ABOUT THIS EXERCISE => Each line holding the string "gmail" is to be copied from the data.

PROVIDED ENTRIES =>

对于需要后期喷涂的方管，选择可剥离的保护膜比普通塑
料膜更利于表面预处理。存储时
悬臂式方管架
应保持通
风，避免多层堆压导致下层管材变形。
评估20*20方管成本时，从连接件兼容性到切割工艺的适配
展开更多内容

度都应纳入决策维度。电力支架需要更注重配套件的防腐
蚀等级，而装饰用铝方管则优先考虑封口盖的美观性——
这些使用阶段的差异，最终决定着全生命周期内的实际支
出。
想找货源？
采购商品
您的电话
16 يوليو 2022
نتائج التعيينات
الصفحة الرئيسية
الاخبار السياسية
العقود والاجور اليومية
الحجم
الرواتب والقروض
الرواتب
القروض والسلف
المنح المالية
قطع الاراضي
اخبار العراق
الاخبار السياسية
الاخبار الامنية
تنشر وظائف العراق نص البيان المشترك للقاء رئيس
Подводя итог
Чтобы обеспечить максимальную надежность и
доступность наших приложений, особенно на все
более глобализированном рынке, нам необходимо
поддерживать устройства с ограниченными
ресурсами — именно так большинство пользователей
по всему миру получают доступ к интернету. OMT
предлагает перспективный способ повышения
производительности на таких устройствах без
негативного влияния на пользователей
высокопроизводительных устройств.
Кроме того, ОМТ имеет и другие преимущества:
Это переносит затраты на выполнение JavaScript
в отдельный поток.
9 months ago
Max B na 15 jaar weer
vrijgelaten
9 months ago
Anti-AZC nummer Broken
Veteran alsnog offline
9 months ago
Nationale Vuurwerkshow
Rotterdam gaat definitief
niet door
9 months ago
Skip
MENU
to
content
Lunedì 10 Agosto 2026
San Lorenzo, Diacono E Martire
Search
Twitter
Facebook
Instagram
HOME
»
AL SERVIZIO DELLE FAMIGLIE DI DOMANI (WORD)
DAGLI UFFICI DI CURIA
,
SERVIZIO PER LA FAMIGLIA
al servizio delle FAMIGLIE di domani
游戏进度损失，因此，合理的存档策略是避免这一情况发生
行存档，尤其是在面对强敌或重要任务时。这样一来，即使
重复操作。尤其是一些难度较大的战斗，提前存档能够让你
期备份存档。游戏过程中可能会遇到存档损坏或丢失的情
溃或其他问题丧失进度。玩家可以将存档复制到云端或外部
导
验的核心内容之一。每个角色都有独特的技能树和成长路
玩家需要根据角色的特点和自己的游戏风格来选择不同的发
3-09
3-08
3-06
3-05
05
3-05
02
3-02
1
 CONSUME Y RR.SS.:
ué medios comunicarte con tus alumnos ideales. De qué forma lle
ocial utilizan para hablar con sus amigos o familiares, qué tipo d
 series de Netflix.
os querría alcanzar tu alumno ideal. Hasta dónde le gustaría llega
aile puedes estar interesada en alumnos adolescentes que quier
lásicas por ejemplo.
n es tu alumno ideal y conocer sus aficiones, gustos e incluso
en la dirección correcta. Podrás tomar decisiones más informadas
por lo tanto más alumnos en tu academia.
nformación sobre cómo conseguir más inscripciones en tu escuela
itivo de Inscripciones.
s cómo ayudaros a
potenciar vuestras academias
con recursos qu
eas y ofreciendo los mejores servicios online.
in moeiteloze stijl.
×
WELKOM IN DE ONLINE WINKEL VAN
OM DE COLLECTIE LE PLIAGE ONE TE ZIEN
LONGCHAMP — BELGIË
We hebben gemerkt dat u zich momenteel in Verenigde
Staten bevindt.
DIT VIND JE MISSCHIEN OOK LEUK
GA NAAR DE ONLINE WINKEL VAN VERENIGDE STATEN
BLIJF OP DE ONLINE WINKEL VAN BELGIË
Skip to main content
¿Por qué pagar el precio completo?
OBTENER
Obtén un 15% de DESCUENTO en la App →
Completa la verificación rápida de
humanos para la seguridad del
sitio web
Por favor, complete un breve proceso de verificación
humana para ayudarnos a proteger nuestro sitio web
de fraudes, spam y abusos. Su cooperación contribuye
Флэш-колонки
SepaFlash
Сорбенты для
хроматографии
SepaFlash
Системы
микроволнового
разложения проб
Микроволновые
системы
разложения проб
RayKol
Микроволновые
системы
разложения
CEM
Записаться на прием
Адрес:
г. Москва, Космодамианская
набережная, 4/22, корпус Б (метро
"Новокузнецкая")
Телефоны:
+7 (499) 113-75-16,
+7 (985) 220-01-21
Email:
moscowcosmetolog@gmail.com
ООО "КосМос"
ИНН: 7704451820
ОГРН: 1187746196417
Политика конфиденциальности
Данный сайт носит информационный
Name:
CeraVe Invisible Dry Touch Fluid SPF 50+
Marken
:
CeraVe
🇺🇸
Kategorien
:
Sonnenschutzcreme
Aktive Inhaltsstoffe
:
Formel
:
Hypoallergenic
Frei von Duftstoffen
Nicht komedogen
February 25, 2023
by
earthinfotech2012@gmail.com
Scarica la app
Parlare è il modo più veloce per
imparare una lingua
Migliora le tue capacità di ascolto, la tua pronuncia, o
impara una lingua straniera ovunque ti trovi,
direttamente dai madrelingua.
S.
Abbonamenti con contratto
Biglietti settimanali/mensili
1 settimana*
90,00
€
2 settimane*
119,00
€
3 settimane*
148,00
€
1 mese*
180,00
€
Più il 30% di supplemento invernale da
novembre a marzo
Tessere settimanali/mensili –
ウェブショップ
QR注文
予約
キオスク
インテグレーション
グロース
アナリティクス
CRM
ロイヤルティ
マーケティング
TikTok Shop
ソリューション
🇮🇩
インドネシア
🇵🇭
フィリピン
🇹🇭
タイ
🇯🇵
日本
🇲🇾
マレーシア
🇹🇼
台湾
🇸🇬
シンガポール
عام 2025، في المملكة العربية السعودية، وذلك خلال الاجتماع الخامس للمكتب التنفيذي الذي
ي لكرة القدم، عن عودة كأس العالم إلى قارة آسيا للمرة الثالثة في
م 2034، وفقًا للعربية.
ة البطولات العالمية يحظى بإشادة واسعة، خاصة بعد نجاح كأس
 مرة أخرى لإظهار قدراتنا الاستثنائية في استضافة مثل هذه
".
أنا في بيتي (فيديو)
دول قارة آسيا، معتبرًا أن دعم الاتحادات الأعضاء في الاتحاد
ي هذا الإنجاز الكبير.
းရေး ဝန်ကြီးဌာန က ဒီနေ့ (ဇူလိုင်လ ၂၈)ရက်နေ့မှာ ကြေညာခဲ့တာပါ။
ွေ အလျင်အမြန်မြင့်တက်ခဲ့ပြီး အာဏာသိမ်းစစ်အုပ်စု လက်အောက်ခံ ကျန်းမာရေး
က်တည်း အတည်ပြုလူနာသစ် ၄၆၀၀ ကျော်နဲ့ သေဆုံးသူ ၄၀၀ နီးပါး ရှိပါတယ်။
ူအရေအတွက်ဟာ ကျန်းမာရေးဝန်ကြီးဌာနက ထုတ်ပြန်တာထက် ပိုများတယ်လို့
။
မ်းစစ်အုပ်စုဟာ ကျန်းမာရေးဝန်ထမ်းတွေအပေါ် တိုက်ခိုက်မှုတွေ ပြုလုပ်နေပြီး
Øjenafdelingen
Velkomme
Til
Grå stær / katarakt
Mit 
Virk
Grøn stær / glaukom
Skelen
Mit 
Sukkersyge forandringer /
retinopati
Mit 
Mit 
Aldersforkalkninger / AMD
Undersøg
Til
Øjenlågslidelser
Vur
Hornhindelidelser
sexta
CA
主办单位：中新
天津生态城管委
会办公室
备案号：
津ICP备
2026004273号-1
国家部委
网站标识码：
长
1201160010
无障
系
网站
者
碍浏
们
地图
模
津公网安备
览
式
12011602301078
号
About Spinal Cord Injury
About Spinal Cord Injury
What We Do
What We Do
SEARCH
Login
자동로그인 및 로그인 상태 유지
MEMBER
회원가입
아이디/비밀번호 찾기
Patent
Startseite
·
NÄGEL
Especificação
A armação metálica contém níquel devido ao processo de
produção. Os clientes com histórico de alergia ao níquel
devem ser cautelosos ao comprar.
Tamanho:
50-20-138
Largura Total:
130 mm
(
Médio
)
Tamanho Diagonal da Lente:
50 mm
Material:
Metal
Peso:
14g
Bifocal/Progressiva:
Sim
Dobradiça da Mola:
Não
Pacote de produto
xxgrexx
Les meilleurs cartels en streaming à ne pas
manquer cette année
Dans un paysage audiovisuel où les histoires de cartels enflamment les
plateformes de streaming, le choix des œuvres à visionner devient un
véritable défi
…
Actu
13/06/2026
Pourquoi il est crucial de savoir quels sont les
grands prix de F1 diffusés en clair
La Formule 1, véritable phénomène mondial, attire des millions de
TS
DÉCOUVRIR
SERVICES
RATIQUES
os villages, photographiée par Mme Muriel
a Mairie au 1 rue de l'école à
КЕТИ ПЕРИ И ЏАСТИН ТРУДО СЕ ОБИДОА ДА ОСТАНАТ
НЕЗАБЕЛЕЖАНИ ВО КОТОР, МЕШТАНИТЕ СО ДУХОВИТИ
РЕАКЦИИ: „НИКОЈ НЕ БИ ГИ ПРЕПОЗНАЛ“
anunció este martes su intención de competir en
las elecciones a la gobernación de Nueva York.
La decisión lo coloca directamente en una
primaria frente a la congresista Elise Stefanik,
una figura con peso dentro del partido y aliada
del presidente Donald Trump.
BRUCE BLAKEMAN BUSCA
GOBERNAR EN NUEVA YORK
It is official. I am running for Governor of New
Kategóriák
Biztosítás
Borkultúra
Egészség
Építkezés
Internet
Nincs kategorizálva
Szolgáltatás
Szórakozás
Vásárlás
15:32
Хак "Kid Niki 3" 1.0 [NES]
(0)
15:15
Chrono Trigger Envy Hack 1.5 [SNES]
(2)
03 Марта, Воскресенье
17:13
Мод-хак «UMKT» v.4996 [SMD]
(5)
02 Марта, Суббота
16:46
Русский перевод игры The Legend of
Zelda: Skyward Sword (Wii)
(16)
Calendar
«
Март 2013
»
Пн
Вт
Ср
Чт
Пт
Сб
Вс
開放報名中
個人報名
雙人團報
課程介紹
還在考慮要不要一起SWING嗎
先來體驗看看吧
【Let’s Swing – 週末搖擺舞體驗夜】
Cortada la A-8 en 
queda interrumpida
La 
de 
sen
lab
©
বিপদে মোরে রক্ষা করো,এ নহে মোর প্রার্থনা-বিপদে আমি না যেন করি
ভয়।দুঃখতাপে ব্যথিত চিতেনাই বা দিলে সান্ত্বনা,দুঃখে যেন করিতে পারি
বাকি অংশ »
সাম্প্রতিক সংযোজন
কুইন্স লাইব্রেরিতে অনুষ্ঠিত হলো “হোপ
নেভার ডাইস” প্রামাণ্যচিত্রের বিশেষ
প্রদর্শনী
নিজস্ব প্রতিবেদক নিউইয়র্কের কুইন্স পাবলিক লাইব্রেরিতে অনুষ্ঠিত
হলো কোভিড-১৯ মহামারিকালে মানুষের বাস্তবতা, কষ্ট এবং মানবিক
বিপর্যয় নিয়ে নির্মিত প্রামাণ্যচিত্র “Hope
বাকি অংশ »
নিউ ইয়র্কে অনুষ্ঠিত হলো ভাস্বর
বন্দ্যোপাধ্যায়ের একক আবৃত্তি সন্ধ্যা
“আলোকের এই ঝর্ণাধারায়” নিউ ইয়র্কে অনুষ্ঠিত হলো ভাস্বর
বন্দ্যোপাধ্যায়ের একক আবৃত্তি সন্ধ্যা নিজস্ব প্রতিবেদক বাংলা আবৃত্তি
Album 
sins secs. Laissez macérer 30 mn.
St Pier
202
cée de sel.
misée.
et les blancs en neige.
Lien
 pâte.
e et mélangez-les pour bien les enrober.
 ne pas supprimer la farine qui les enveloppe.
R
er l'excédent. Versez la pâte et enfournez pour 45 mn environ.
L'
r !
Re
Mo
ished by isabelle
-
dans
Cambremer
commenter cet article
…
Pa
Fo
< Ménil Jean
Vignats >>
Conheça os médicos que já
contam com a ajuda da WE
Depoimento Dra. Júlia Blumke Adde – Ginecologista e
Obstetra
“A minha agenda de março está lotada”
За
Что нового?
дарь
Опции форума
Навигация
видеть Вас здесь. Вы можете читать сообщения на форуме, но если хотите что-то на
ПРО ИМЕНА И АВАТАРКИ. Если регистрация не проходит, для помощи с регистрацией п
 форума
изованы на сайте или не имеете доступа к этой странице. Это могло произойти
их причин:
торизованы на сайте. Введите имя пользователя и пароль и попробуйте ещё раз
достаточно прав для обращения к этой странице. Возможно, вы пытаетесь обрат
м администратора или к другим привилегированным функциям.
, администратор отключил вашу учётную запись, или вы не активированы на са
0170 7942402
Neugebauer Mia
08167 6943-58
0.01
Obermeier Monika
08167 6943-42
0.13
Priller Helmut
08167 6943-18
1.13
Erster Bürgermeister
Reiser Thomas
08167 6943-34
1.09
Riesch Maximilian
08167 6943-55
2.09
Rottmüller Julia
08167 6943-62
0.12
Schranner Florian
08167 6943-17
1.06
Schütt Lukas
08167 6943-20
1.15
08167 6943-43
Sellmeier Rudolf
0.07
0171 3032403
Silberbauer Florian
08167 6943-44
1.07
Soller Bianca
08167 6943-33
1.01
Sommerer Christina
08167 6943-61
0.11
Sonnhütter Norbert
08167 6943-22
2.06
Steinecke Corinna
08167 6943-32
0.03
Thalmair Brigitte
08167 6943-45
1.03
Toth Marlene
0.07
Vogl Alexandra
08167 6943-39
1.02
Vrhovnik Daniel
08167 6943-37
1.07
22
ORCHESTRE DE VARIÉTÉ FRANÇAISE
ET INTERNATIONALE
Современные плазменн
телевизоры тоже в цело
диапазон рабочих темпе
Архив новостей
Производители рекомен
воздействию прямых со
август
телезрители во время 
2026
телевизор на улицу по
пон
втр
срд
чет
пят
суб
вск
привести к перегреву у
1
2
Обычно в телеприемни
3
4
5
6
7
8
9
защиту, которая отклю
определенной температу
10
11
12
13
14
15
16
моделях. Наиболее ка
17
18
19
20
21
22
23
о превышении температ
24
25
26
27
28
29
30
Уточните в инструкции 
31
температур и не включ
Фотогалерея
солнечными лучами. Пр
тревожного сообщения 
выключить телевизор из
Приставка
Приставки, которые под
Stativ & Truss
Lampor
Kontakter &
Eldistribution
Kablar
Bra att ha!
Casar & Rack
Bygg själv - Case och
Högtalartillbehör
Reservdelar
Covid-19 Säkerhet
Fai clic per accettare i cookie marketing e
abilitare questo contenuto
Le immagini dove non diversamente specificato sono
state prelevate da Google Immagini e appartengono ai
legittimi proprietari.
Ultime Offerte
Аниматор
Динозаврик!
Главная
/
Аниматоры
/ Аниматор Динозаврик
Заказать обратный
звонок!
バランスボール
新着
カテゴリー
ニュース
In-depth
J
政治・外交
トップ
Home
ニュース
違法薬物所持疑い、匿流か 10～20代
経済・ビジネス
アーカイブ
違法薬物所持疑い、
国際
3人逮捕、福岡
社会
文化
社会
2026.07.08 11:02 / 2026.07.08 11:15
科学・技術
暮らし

RESPONSE AREA =>
moscowcosmetolog@gmail.com
earthinfotech2012@gmail.com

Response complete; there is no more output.